Understanding Postgres GIN Indexes: The Good and the Bad

Adding, tuning and removing indexes is an essential part of maintaining an application that uses a database. Oftentimes, our applications rely on sophisticated database features and data types, such as JSONB, array types or full text search in Postgres. A simple B-tree index does not work in such situations, for example to index a JSONB column. Instead, we need to look beyond, to GIN indexes.

Almost 15 years ago to the dot, GIN indexes were added in Postgres 8.2, and they have since become an essential tool in the application DBA’s toolbox. GIN indexes can seem like magic, as they can index what a normal B-tree cannot, such as JSONB data types and full text search. With this great power comes great responsibility, as GIN indexes can have adverse effects if used carelessly.

In this article, we’ll take an in-depth look at GIN indexes in Postgres, building on, and referencing many great articles that have been written over the years by the community. We’ll start by reviewing what GIN indexes can do, how they are structured, and their most common use cases, such as for indexing JSONB columns, or to support Postgres full text search.

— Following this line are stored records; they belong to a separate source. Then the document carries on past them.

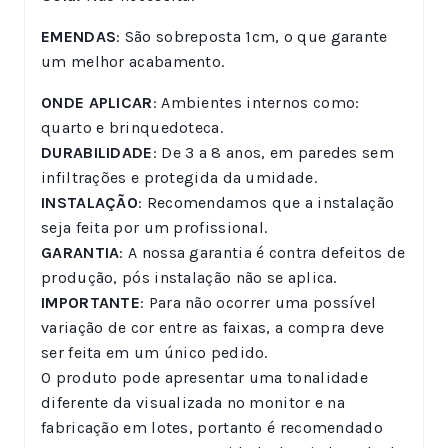
EMENDAS
: São sobreposta 1cm, o que garante
um melhor acabamento.
ONDE APLICAR
: Ambientes internos como:
quarto e brinquedoteca.
DURABILIDADE
: De 3 a 8 anos, em paredes sem
infiltrações e protegida da umidade.
INSTALAÇÃO
: Recomendamos que a instalação
seja feita por um profissional.
GARANTIA
: A nossa garantia é contra defeitos de
produção, pós instalação não se aplica.
IMPORTANTE
: Para não ocorrer uma possível
variação de cor entre as faixas, a compra deve
ser feita em um único pedido.
O produto pode apresentar uma tonalidade
diferente da visualizada no monitor e na
fabricação em lotes, portanto é recomendado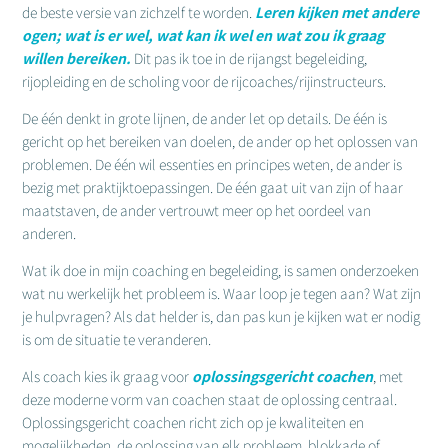
de beste versie van zichzelf te worden.
Leren kijken met andere
ogen; wat is er wel, wat kan ik wel en wat zou ik graag
willen bereiken.
Dit pas ik toe in de rijangst begeleiding,
rijopleiding en de scholing voor de rijcoaches/rijinstructeurs.
De één denkt in grote lijnen, de ander let op details. De één is
gericht op het bereiken van doelen, de ander op het oplossen van
problemen. De één wil essenties en principes weten, de ander is
bezig met praktijktoepassingen. De één gaat uit van zijn of haar
maatstaven, de ander vertrouwt meer op het oordeel van
anderen.
Wat ik doe in mijn coaching en begeleiding, is samen onderzoeken
wat nu werkelijk het probleem is. Waar loop je tegen aan? Wat zijn
je hulpvragen? Als dat helder is, dan pas kun je kijken wat er nodig
is om de situatie te veranderen.
Als coach kies ik graag voor
oplossingsgericht coachen
, met
deze moderne vorm van coachen staat de oplossing centraal.
Oplossingsgericht coachen richt zich op je kwaliteiten en
mogelijkheden, de oplossing van elk probleem, blokkade of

But, understanding the fundamentals is only part of the puzzle. It’s much better when we can also learn from real world examples on busy databases. We’ll review a specific situation that the GitLab database team found themselves in this year, as it relates to write overhead caused by GIN indexes on a busy table with more than 1000 updates per minute.

And we’ll conclude with a review of the trade-offs between the GIN write overhead and the possible performance gains. Plus: We’ve added support for GIN index recommendations to the pganalyze Index Advisor.

To start with, let’s review what a GIN index looks like:

What is a GIN Index?

“The GIN index type was designed to deal with data types that are subdividable and you want to search for individual component values (array elements, lexemes in a text document, etc)” – Tom Lane

The GIN index type was initially created by Teodor Sigaev and Oleg Bartunov, first released in Postgres 8.2, on December 5, 2006 – almost 15 years ago. Since then, GIN has seen many improvements, but the fundamental structure remains similar. GIN stands for “Generalized Inverted iNdex”. “Inverted” refers to the way that the index structure is set up, building a table-encompassing tree of all column values, where a single row can be represented in many places within the tree. By comparison, a B-tree index generally has one location where an index entry points to a specific row.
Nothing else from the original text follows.